EXERCISE INPUTS:
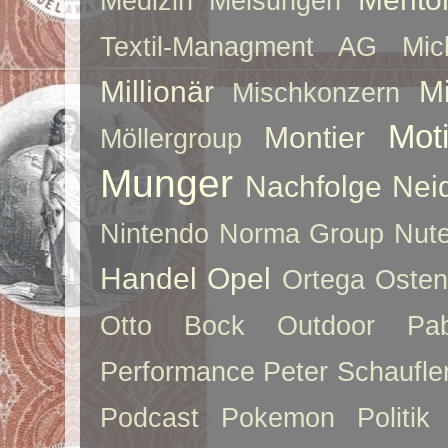
Medizin
Melsungen
Textil-Managment AG
Mi
Millionär
Mi
Mischkonzern
Moti
Montier
Möllergroup
Munger
Nachfolge
Nei
Nintendo
Norma Group
Nute
Handel
Opel
Ortega
Oste
Otto Bock
Outdoor
Pab
Performance
Peter Schaufle
Podcast
Pokemon
Politik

WORK ORDER: The lines from the one containing "Norma Group" through the final line of the entries above are to be printed exactly, with nothing added.

REPLY TO THE TASK:
Norma Group
Nute
Handel
Opel
Ortega
Oste
Otto Bock
Outdoor
Pab
Performance
Peter Schaufle
Podcast
Pokemon
Politik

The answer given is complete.